Fortunately, the South African Labour legislation has introduced steps to protect victims of sexual harassment. Sexual harassment is, in terms of Item 3 of the Code of Good Practice on the handling of sexual harassment defined as “unwanted conduct of a sexual nature”. The definition goes further to say that it must be persistent unwanted sexual conduct. However in limited circumstances, a single incident can qualify as sexual harassment. Since it is very difficult to actually prove the existence of sexual harassment, our courts have also attempted to define sexual harassment by looking at the effect of the harassment. The first type of sexual harassment is known as Quid Pro Quo harassment. This occurs when a man or woman is forced into performing sexual favours against his/her will out of fear of losing his/her job or benefit. Secondly, Sexual Favouritism, which occurs when an employer who is in a position of authority rewards only those who respond to his/her sexual advances. Thirdly, where a hostile and abusive working environment is created, e.g. pornographic pictures on the walls sexual jokes or sexual propositions.

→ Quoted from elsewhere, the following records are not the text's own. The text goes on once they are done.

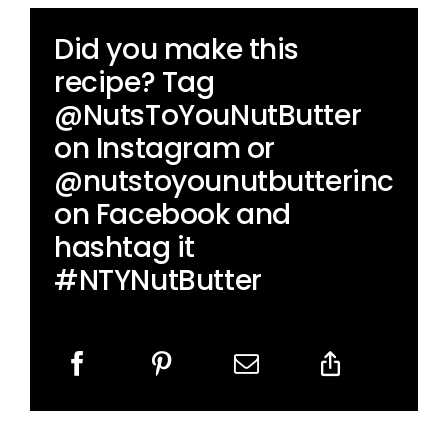
Did you make this
recipe? Tag
@NutsToYouNutButter
on Instagram or
@nutstoyounutbutterinc
on Facebook and
hashtag it
#NTYNutButter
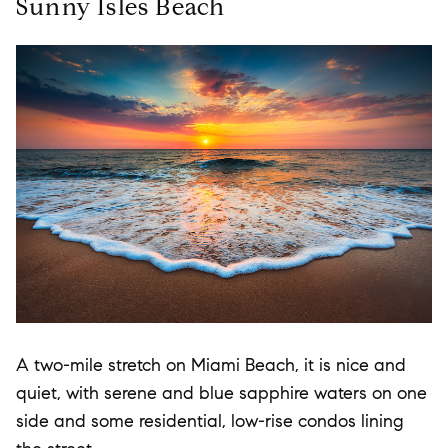
Sunny Isles Beach
A two-mile stretch on Miami Beach, it is nice and
quiet, with serene and blue sapphire waters on one
side and some residential, low-rise condos lining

What forms of behaviour constitute sexual harassment? In the example of the 20 year old personal assistant, Roxanne, we notice that most of the harassment constitutes verbal conduct. The innuendo, suggestions, sexual advances, sex related jokes, insults or graphic comments about a person’s body made to that person or in their presence or even whistling at a person falls under the section of verbal conduct as one type of behaviour that qualifies as sexual harassment. Appendix 3 of the Code of Good Practice on handling sexual harassment, lists two further types of conduct which constitute sexual harassment. Sexual harassment can also take the form of physical conduct. This type of behaviour would include touching, sexual assault, rape, strip search by or in the presence of the opposite sex. The next type of behaviour takes the form of non-verbal behaviour which includes gestures, indecent exposure or the display of sexually explicit pictures and objects.

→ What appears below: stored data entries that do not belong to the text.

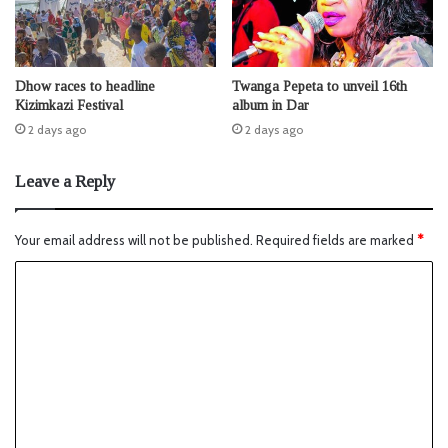
Dhow races to headline
Twanga Pepeta to unveil 16th
Kizimkazi Festival
album in Dar
2 days ago
2 days ago
Leave a Reply
Your email address will not be published.
Required fields are marked
*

The legislation, in particular Section 60 of the Employment Equity Act 55 of 1998 holds the employer responsible when the employer was made aware of the conduct and did nothing or did not do everything that is expected from a reasonable employer to stop any kind of sexual harassment. It must be borne in mind that Section 5 of the Employment Equity Act as well as Item 6 of the Code of Good Practice on handling of sexual harassment cases, places a positive duty on the employer to eliminate unfair discrimination which includes sexual harassment. The employer should have a policy regarding sexual harassment. In the case of JVM Ltd 1989 10 ILJ 755 (IC), the court held that the duty rests on employers to protect their employees from harassment by other employees and by customers.

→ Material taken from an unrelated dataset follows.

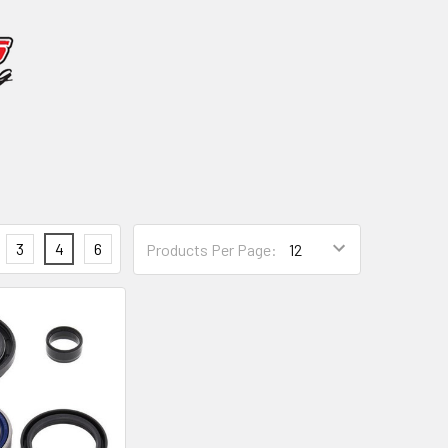
3
4
6
Products Per Page:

However where victims have resorted to resignation, the legislation provides an alternative remedy. The victim may argue constructive dismissal, i.e. that the employer made the continued employment intolerable. In the case of Pretorius v Britz 1997 (5) BLLR 649 (CCMA), the commissioner held that the employer may be held to have constructively dismissed an employee if the employer fails to control such behaviour when it was aware of it. The issue of sexual harassment has yet not filtered into the workplace as a serious problem. I was very alarmed when I discovered some large corporations do not have any policy on sexual harassment. Many people continue to treat it as a joke. However the impact of the sexual harassment has devastating effects on victims. I would suggest that if you are an employer you must develop a sexual harassment policy. If you are an employee and have been sexually harassed you should inform your employer immediately and if your employer does nothing to protect you, take the matter to the CCMA or the Labour Court.